Japan may cancel Lockheed F-35 if price rises
ReutersTOKYO -- Japan may cancel orders for Lockheed Martin's F-35 fighter jets in the case of a price rise or delivery delay, Defense Minister Naoki Tanaka said on Wednesday, putting Tokyo's choice of next-generation combat aircraft in doubt.
March 1, 2012, 12:08 am TWN
Tokyo has warned Washington against increasing the price, but this was the first time Tanaka had raised the possibility of canceling the order in public.
The Pentagon this month confirmed plans to put off orders for 179 F-35s over the next five years to save US$15.1 billion, a move that a Lockheed executive said would increase the price of the radar-evading warplane.
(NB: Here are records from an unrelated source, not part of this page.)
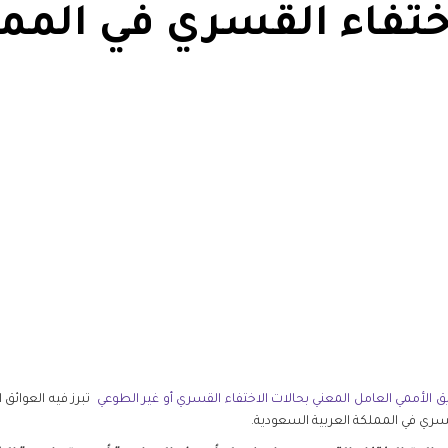
ختفاء القسري في الممل
Whats
L
يق الأممي العامل المعني بحالات الاختفاء القسري أو غير الطوعي
تبرز فيه العوائق ا
ري في المملكة العربية السعودية.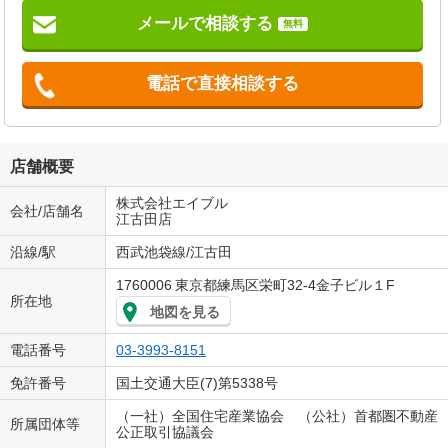
メールで相談する
無料
電話で直接相談する
店舗概要
株式会社エイブル
会社/店舗名
江古田店
沿線/駅
西武池袋線/江古田
1760006
東京都練馬区栄町32-4金子ビル１F
所在地
地図を見る
電話番号
03-3993-8151
免許番号
国土交通大臣(7)第5338号
（一社）全国住宅産業協会 （公社）首都圏不動産
所属団体等
公正取引協議会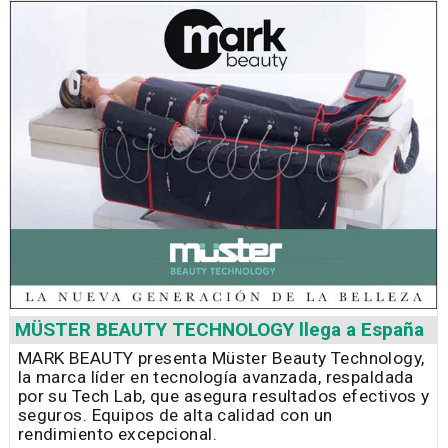
MÜSTER BEAUTY TECHNOLOGY llega a España
MARK BEAUTY presenta Müster Beauty Technology,
la marca líder en tecnología avanzada, respaldada
por su Tech Lab, que asegura resultados efectivos y
seguros. Equipos de alta calidad con un
rendimiento excepcional.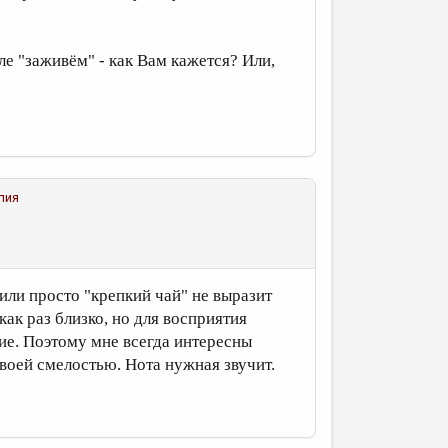
ле "заживём" - как Вам кажется? Или,
лия
 или просто "крепкий чай" не выразит
как раз близко, но для восприятия
ие. Поэтому мне всегда интересны
воей смелостью. Нота нужная звучит.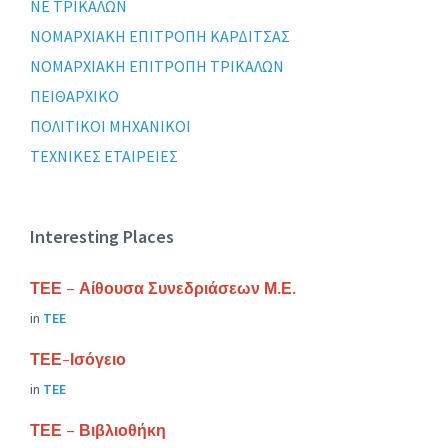
ΝΕ ΤΡΙΚΑΛΩΝ
ΝΟΜΑΡΧΙΑΚΗ ΕΠΙΤΡΟΠΗ ΚΑΡΔΙΤΣΑΣ
ΝΟΜΑΡΧΙΑΚΗ ΕΠΙΤΡΟΠΗ ΤΡΙΚΑΛΩΝ
ΠΕΙΘΑΡΧΙΚΟ
ΠΟΛΙΤΙΚΟΙ ΜΗΧΑΝΙΚΟΙ
ΤΕΧΝΙΚΕΣ ΕΤΑΙΡΕΙΕΣ
Interesting Places
ΤΕΕ – Αίθουσα Συνεδριάσεων Μ.Ε.
in
ΤΕΕ
ΤΕΕ-Ισόγειο
in
ΤΕΕ
ΤΕΕ – Βιβλιοθήκη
Japan is due to pay 9.9 billion yen (US$122.96 million) per fighter for an initial batch of four that are scheduled for delivery by March 2017. Japan plans to buy 42 in total.
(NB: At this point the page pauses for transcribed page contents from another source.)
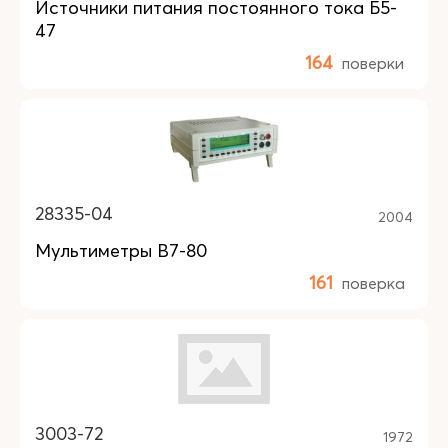
Источники питания постоянного тока Б5-
47
164
поверки
28335-04
2004
Мультиметры В7-80
161
поверка
3003-72
1972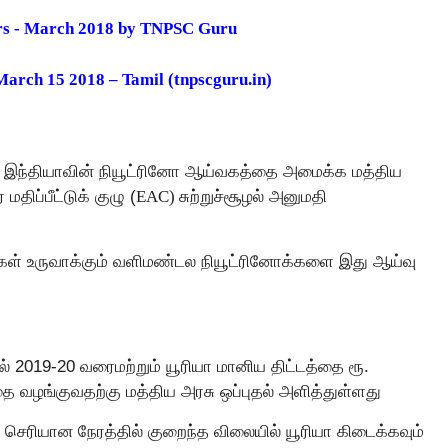
rs - March 2018 by TNPSC Guru
 March
15
2018 – Tamil (tnpscguru.in)
ல் இந்தியாவின் நியூட்ரினோ ஆய்வகத்தை அமைக்க மத்திய
மதிப்பீட்டுக் குழு (
EAC)
சுற்றுச்சூழல் அனுமதி
்கள் உருவாக்கும் வளிமண்டல நியூட்ரினோக்களை இது ஆய்வு
ல் 2019-20 வரைமற்றும் யூரியா மானிய திட்டத்தை ரூ.
தை வழங்குவதற்கு மத்திய அரசு ஒப்புதல் அளித்துள்ளது
கு செரியான நேரத்தில் குறைந்த விலையில் யூரியா கிடைக்கவும்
“As for the first four planes, I expect an official contract to be concluded by this summer. If it turns out they cannot meet what they have proposed by that time, that would raise concerns about our defense capability,” Tanaka told parliament.
“I believe we would need to consider as a potential option matters like canceling our orders and starting a new selection process if that is the case.”
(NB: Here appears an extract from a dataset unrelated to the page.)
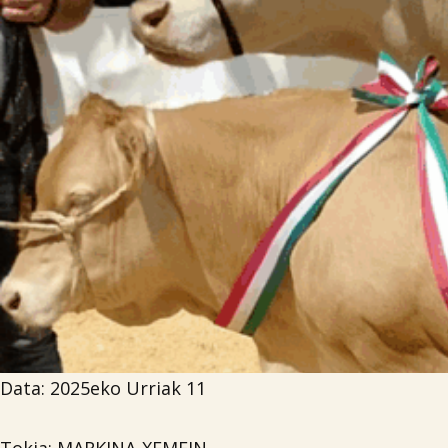
Data: 2025eko Urriak 11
Continued schedule delays and talk of lingering technical issues have prompted the eight countries that are helping to fund Lockheed's development of the new plane — Britain, Australia, Turkey, Canada, Denmark, Norway, Italy and the Netherlands — to rethink their own near- and long-term plans.
Japan, which is concerned about China's rapid military buildup and constant threats from impoverished North Korea, in December chose the F-35 over combat-proven but less stealthy rivals.
The F-35 competed against Boeing's F/A-18 and the Eurofighter Typhoon, made by a consortium of European companies including BAE Systems.
Lockheed Martin has said it is committed to providing F-35s that meet the cost, schedule and industrial requirements of the Japanese government, but added that F-35 pricing is determined by talks between the Japanese and U.S. governments.
Japan's defense budget has been under pressure with the country saddled by a public debt twice the size of its economy.
Stealth technology has drawn much attention in Japan since China, which has a long-running territorial dispute with Japan, confirmed last year it had held its first test flight of the J-20 stealth fighter jet.